Termagant Tuesday: “Cultural Exchange,” Louis Armstrong (et al)



Years ago, at a house party in a dodgy part of D.C., I got into what soon became an argument with some random guy while refiling my drink.  I was in my early 20s and very ego contra mundi; with my college degree, international job, and over-priced one-bedroom apartment, I had a lot to prove.  So anyway, I’m at this party.  It’s a mix of people – some international types, some private sector types, probably about fifty people or so.  Some friend of mine from work had brought me, and, after a few whiskey-sodas, I was having a pretty good time.  Robbie Williams, of all people, was on the stereo, I remember that distinctly, and I remember thinking, “why is Robbie Williams playing?!” as I walked to the bar (aka someone’s dining room table) in the corner to get another drink.

Which is where I met this guy.  His name was Jonah.  We did the obligatory “where do you work” tango, and got to talking about his job.  Jonah worked at the State Department facilitating educational exchanges of foreign college students to the United States and vice versa.  Jonah seemed a little down on it, and I pressed him to explain why.  Jonah said that he thought educational exchanges were fine, but really, what encouraged the growth American values abroad was the spread of capitalism.  I furrowed the ol’ eyebrows and said that seemed a bit of a limp argument.  If it were purely capitalism and free markets, why is America a nation of immigrants?  Because America is an idea, and that idea is self-determination.  Capitalism is an expression of self-determination, it isn’t the end-all, be-all.

We parried and thrusted about this for a while until Jonah, whose stock value was rapidly decreasing, snorted and said something like, “well, I mean, come on: the Soviet Union.”  To which I responded, “uh…what about the Soviet Union?”  He said, “blue jeans, man.  People wanted to buy blue jeans.”  I arched an eyebrow.  “You mean to tell me that, according to you, we brought down the Soviet Union and ended the Cold War with…pants?”
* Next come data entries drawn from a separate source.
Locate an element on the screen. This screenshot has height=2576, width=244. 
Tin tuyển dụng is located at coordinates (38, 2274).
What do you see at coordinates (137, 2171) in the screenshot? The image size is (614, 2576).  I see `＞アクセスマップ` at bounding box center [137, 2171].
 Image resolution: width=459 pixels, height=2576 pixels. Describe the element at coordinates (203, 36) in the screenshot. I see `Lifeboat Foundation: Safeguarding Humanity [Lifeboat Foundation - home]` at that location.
I probably should have left it there, but, well, I didn’t, and I battered him on how the greatness of America lies in the delicate balance between the power of the market and the power of the individual and how people wanted the choice of what kinds of things to buy (like pants), and so on.  If I’d been able to continue, I would have added the power of music – especially the freedom encapsulated in jazz.  But I think Louis Armstrong articulates this far better than I did.  And I bet no one tugged at his elbow and gently suggested maybe it was time to go.

From reports on Dizzy Gillespie
It was clear to the local press he
Quelled the riots in far off Greece
Restored the place to comparative peace
That’s what we call cultural exchange.

When Diz blew, the riots were routed
People danced and they cheered and shouted
The headlines bannered the hour as his
They dropped their stones and they rocked with Diz.
That’s what we call cultural exchange.

Yeah! I remember when Diz was in Greece back in ’57.
He did such a good job we started sending jazz all over the world.
The State Department has discovered jazz
It reaches folks like nothing ever has.
Like when they feel that jazzy rhythm
They know we’re really with ’em.
That’s what we call cultural exchange.

No commodity is quite so strange
as this thing called cultural exchange.
Say that our prestige needs a tonic?
Export the Philharmonic.
That’s what we call cultural exchange!

We put “Oklahoma” in Japan.
“South Pacific” we gave to Iran.
And when all our neighbors call us vermin,
We send out Woody Herman.
That’s what we call cultural exchange.

Gershwin gave the Muscovites a thrill (with Porgy and Bess)
Bernstein was the darling of Brazil (and isn’t he hip?)
And just to stop internal mayhem
We dispatch Martha Graham.
That’s what we call cultural exchange
That’s what we call cultural exchange

Yeah, and if the world gets whacky
We’ll get John to send out Jackie!
(You mean Jackie Robinson?
No man, the First Lady!)
That’s what we call cultural exchange
That’s what we call cultural exchange.


4 thoughts on “Termagant Tuesday: “Cultural Exchange,” Louis Armstrong (et al)

  1. Jeff

    I know the point of your site is music, and every day I look forward to hearing what work you’re going to introduce here, but I have to say I look forward to your introductory remarks just as much. Man, the writing. What a well-told story today.

  2. Thank you, Jeff, that’s very cool of you to say. *I* have to say, I enjoy writing the remarks as much as I enjoy introducing the music. I had forgotten all about that party until this song came on my stereo a few days ago and it all came flooding back. Strangest thing.

  3. Karl Mueller

    It’s got some terrific moments in the lyrics, the sort of thing that puts me at risk of descending into curmudgeonly grousing about how the kids nowadays don’t know how to write good rhymes anymore. But Jeff’s right about the storytelling, too.